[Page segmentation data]
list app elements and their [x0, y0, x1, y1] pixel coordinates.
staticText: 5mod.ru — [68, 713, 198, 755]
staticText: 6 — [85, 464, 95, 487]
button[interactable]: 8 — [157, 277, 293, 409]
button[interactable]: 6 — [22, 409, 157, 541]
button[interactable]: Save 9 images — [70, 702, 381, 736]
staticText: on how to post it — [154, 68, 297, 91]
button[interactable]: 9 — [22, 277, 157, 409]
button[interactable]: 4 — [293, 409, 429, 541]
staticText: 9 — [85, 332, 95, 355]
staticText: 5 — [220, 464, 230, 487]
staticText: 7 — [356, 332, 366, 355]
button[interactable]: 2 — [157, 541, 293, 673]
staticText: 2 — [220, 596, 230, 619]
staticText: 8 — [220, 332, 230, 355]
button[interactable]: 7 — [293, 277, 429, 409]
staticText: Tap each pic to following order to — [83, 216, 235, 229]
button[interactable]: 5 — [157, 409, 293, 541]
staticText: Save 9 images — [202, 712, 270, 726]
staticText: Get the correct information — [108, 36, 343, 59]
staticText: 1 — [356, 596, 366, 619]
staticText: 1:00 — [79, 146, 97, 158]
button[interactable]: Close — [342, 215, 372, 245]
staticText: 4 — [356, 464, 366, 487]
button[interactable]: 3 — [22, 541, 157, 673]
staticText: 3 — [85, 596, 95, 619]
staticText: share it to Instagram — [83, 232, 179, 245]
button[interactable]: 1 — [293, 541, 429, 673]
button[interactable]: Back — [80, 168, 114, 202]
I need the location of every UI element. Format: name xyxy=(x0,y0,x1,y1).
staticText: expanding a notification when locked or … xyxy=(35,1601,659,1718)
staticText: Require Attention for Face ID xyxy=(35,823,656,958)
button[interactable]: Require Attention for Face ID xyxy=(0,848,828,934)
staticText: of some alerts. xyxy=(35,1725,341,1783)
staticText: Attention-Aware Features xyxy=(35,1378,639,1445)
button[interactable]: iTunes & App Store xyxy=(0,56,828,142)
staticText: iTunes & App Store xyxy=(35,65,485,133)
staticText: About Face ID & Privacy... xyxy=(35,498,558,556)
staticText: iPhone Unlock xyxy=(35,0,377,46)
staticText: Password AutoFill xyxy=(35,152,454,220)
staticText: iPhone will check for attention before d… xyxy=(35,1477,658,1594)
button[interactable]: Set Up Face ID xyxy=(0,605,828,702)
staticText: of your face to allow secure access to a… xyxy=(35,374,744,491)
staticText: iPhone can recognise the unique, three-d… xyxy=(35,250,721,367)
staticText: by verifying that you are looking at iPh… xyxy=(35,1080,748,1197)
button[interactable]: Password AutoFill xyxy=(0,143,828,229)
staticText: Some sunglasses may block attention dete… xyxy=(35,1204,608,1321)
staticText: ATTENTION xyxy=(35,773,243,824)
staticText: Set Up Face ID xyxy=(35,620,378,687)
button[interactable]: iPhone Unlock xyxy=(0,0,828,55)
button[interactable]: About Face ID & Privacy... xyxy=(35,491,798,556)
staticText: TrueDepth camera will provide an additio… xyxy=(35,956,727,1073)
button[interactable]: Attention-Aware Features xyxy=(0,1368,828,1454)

**EXERCISE DETAILS:**
Write the entries out a second time. Match them exactly.

**YOUR RESPONSE:**
list app elements and their [x0, y0, x1, y1] pixel coordinates.
staticText: 5mod.ru — [68, 713, 198, 755]
staticText: 6 — [85, 464, 95, 487]
button[interactable]: 8 — [157, 277, 293, 409]
button[interactable]: 6 — [22, 409, 157, 541]
button[interactable]: Save 9 images — [70, 702, 381, 736]
staticText: on how to post it — [154, 68, 297, 91]
button[interactable]: 9 — [22, 277, 157, 409]
button[interactable]: 4 — [293, 409, 429, 541]
staticText: 9 — [85, 332, 95, 355]
staticText: 5 — [220, 464, 230, 487]
staticText: 7 — [356, 332, 366, 355]
button[interactable]: 2 — [157, 541, 293, 673]
staticText: 2 — [220, 596, 230, 619]
staticText: 8 — [220, 332, 230, 355]
button[interactable]: 7 — [293, 277, 429, 409]
staticText: Tap each pic to following order to — [83, 216, 235, 229]
button[interactable]: 5 — [157, 409, 293, 541]
staticText: Save 9 images — [202, 712, 270, 726]
staticText: Get the correct information — [108, 36, 343, 59]
staticText: 1 — [356, 596, 366, 619]
staticText: 1:00 — [79, 146, 97, 158]
button[interactable]: Close — [342, 215, 372, 245]
staticText: 4 — [356, 464, 366, 487]
button[interactable]: 3 — [22, 541, 157, 673]
staticText: 3 — [85, 596, 95, 619]
staticText: share it to Instagram — [83, 232, 179, 245]
button[interactable]: 1 — [293, 541, 429, 673]
button[interactable]: Back — [80, 168, 114, 202]
I need the location of every UI element. Format: name xyxy=(x0,y0,x1,y1).
staticText: expanding a notification when locked or … xyxy=(35,1601,659,1718)
staticText: Require Attention for Face ID xyxy=(35,823,656,958)
button[interactable]: Require Attention for Face ID xyxy=(0,848,828,934)
staticText: of some alerts. xyxy=(35,1725,341,1783)
staticText: Attention-Aware Features xyxy=(35,1378,639,1445)
button[interactable]: iTunes & App Store xyxy=(0,56,828,142)
staticText: iTunes & App Store xyxy=(35,65,485,133)
staticText: About Face ID & Privacy... xyxy=(35,498,558,556)
staticText: iPhone Unlock xyxy=(35,0,377,46)
staticText: Password AutoFill xyxy=(35,152,454,220)
staticText: iPhone will check for attention before d… xyxy=(35,1477,658,1594)
button[interactable]: Set Up Face ID xyxy=(0,605,828,702)
staticText: of your face to allow secure access to a… xyxy=(35,374,744,491)
staticText: iPhone can recognise the unique, three-d… xyxy=(35,250,721,367)
staticText: by verifying that you are looking at iPh… xyxy=(35,1080,748,1197)
button[interactable]: Password AutoFill xyxy=(0,143,828,229)
staticText: Some sunglasses may block attention dete… xyxy=(35,1204,608,1321)
staticText: ATTENTION xyxy=(35,773,243,824)
staticText: Set Up Face ID xyxy=(35,620,378,687)
button[interactable]: iPhone Unlock xyxy=(0,0,828,55)
button[interactable]: About Face ID & Privacy... xyxy=(35,491,798,556)
staticText: TrueDepth camera will provide an additio… xyxy=(35,956,727,1073)
button[interactable]: Attention-Aware Features xyxy=(0,1368,828,1454)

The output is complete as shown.